• _Task_
Once you reach the line containing "capii che nulla" in the data below, restate each line word for word up to and including the one containing "irreali e la".

• _Input material_
= Beginning of Section =
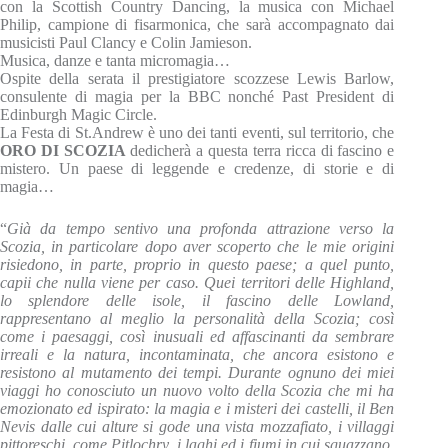
con la Scottish Country Dancing, la musica con Michael
Philip, campione di fisarmonica, che sarà accompagnato dai
musicisti Paul Clancy e Colin Jamieson.
Musica, danze e tanta micromagia…
Ospite della serata il prestigiatore scozzese Lewis Barlow,
consulente di magia per la BBC nonché Past President di
Edinburgh Magic Circle.
La Festa di St.Andrew è uno dei tanti eventi, sul territorio, che
ORO DI SCOZIA
dedicherà a questa terra ricca di fascino e
mistero. Un paese di leggende e credenze, di storie e di
magia…
“
Già da tempo sentivo una profonda attrazione verso la
Scozia, in particolare dopo aver scoperto che le mie origini
risiedono, in parte, proprio in questo paese; a quel punto,
capii che nulla viene per caso. Quei territori delle Highland,
lo splendore delle isole, il fascino delle Lowland,
rappresentano al meglio la personalità della Scozia; così
come i paesaggi, così inusuali ed affascinanti da sembrare
irreali e la natura, incontaminata, che ancora esistono e
resistono al mutamento dei tempi. Durante ognuno dei miei
viaggi ho conosciuto un nuovo volto della Scozia che mi ha
emozionato ed ispirato: la magia e i misteri dei castelli, il Ben
Nevis dalle cui alture si gode una vista mozzafiato, i villaggi
pittoreschi, come Pitlochry, i laghi ed i fiumi in cui sguazzano,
= End of Section =
• _Response area_
capii che nulla viene per caso. Quei territori delle Highland,
lo splendore delle isole, il fascino delle Lowland,
rappresentano al meglio la personalità della Scozia; così
come i paesaggi, così inusuali ed affascinanti da sembrare
irreali e la natura, incontaminata, che ancora esistono e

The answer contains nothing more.